**Input data**
________________

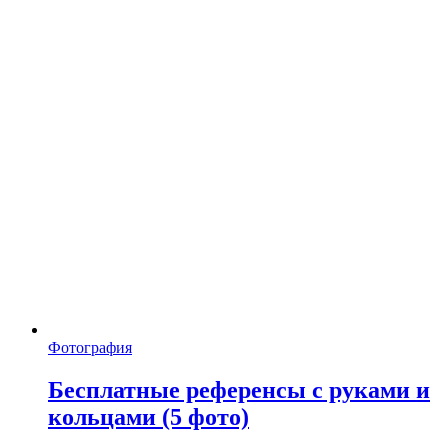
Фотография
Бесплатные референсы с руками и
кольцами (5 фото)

________________

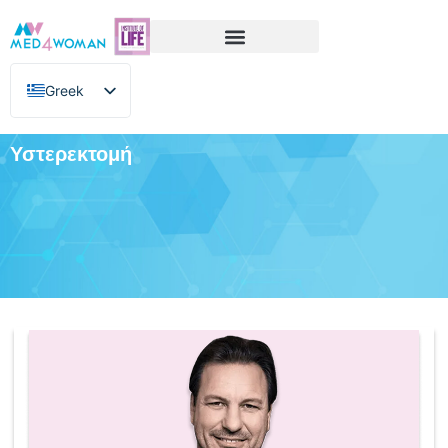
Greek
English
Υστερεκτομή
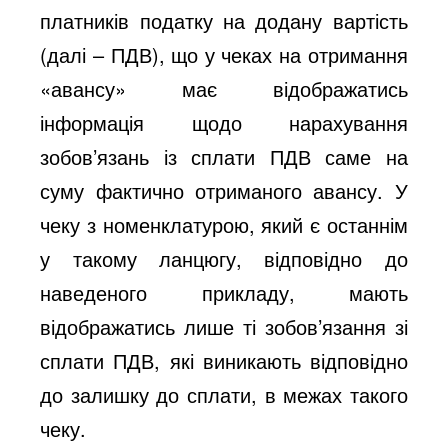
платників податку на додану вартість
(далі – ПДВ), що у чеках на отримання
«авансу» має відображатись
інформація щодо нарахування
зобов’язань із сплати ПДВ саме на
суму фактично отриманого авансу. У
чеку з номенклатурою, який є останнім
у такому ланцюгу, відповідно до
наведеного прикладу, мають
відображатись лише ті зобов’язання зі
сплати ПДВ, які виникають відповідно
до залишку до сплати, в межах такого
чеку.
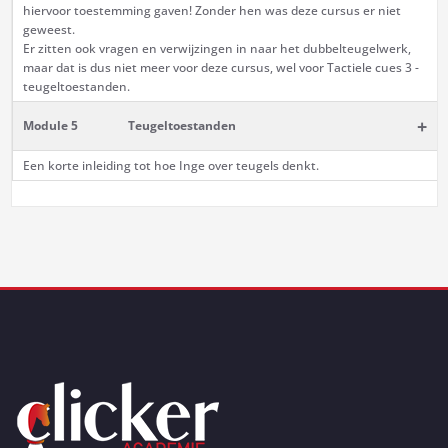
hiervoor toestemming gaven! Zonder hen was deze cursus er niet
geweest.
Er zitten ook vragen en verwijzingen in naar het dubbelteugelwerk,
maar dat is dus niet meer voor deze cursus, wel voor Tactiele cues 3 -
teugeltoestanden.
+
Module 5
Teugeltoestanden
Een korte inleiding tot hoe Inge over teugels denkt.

________________

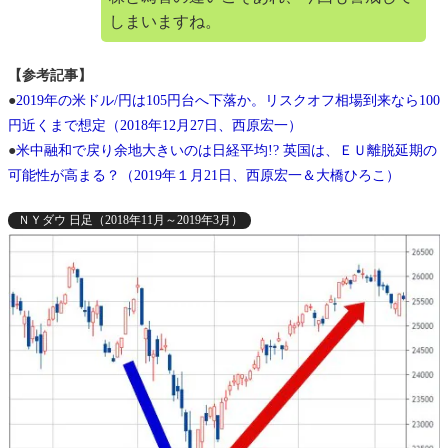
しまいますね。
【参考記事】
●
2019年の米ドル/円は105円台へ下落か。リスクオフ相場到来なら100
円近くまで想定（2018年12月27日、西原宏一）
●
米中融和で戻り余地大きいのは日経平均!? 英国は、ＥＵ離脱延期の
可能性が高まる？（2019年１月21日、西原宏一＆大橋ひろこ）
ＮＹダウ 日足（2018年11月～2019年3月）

________________

**What this task involves**
Work through the entries, filtering for the string "авансу", and copy each line that holds it.

**Result for this task**
«авансу» має відображатись
суму фактично отриманого авансу. У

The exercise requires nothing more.